Problem statement:
From the entries below, determine the number of lines that contain "decouple". Give that number by itself.

Input data:
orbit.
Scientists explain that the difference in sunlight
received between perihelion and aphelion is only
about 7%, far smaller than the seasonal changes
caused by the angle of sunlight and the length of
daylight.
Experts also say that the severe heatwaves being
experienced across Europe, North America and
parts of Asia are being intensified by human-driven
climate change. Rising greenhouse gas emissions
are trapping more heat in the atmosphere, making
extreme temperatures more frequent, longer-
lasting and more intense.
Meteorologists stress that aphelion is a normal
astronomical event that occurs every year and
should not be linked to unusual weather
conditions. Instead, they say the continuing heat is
* * *
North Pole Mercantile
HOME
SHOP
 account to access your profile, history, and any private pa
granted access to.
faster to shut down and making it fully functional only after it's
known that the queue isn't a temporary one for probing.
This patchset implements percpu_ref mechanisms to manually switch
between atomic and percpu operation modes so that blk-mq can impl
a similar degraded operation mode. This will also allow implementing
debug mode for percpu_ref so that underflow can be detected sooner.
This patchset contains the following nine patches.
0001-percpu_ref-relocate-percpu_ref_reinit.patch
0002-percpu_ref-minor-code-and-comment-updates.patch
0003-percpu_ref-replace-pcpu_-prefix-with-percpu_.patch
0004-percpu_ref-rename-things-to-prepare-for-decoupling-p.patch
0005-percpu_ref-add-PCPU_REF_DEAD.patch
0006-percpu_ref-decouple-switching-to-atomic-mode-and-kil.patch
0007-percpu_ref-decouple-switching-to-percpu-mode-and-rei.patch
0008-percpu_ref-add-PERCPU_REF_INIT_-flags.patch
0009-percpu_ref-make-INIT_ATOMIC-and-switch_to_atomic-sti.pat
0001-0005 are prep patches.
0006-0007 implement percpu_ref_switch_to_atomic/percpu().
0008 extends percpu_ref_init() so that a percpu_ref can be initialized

Output of the task:
2